"""

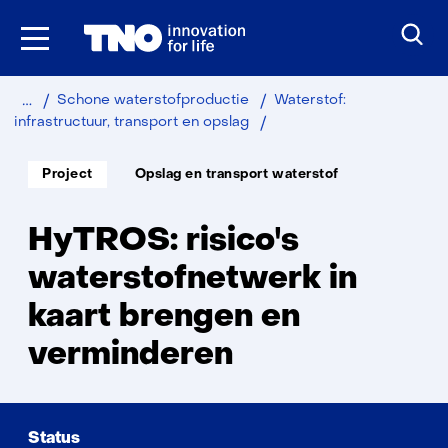
Ga
naar
inhoud
Home
Duurzaam
Industrie
Schone waterstofproductie
Waterstof:
HyTROS
infrastructuur, transport en opslag
Soort
Thema:
Project
Opslag en transport waterstof
project:
HyTROS: risico's
waterstofnetwerk in
kaart brengen en
verminderen
Status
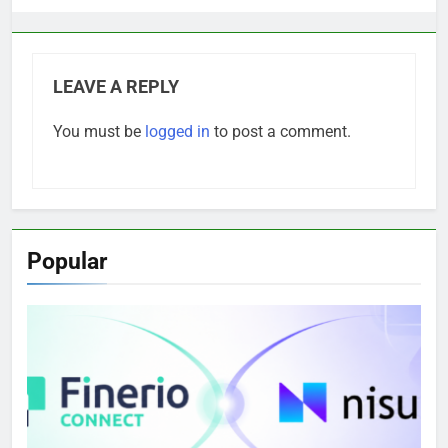
LEAVE A REPLY
You must be
logged in
to post a comment.
Popular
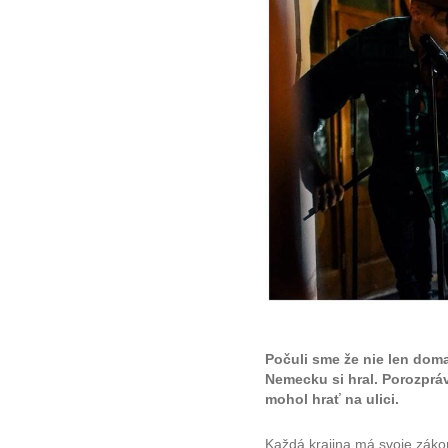
Počuli sme že nie len doma 
Nemecku si hral. Porozpráv
mohol hrať na ulici.
Každá krajina má svoje záko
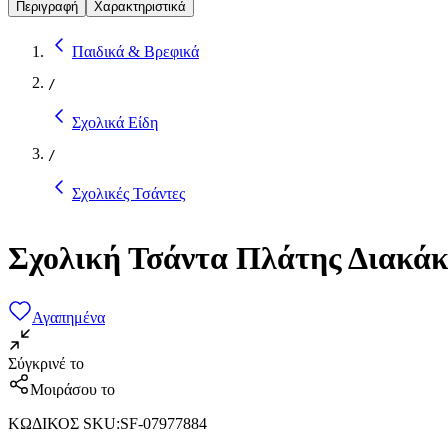
Περιγραφή
Χαρακτηριστικά
Παιδικά & Βρεφικά
/
Σχολικά Είδη
/
Σχολικές Τσάντες
Σχολική Τσάντα Πλάτης Διακά
Αγαπημένα
Σύγκρινέ το
Μοιράσου το
ΚΩΔΙΚΟΣ SKU
:
SF-07977884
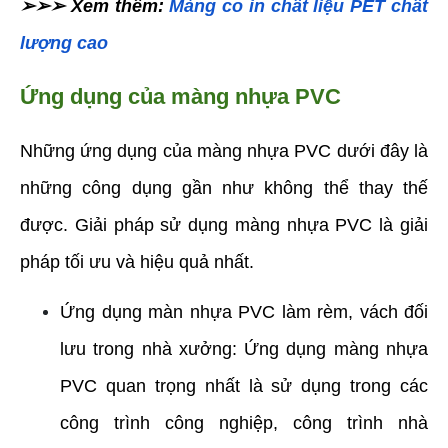
➢➢➢ Xem thêm: 
Màng co in chất liệu PET chất 
lượng cao
Ứng dụng của màng nhựa PVC
Những ứng dụng của màng nhựa PVC dưới đây là 
những công dụng gần như không thể thay thế 
được. Giải pháp sử dụng màng nhựa PVC là giải 
pháp tối ưu và hiệu quả nhất.
Ứng dụng màn nhựa PVC làm rèm, vách đối 
lưu trong nhà xưởng: Ứng dụng màng nhựa 
PVC quan trọng nhất là sử dụng trong các 
công trình công nghiệp, công trình nhà 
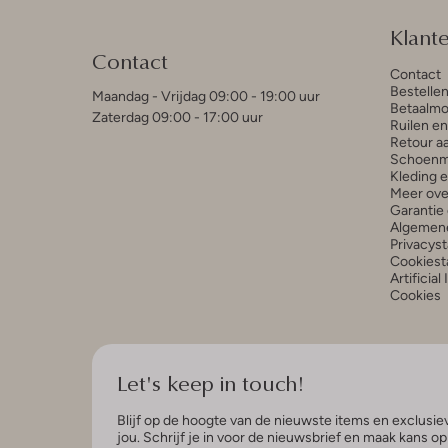
Klant
Contact
Contact
Bestelle
Maandag - Vrijdag 09:00 - 19:00 uur
Betaalmo
Zaterdag 09:00 - 17:00 uur
Ruilen e
Retour a
Schoenm
Kleding 
Meer ove
Garantie 
Algemen
Privacys
Cookiest
Artificial
Cookies
Let's keep in touch!
Blijf op de hoogte van de nieuwste items en exclusiev
jou. Schrijf je in voor de nieuwsbrief en maak kans o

"""

## WHAT IS NEEDED
Search the data above for the string "transport" and report each line that holds it.

## YOUR SOLUTION
infrastructuur, transport en opslag
Opslag en transport waterstof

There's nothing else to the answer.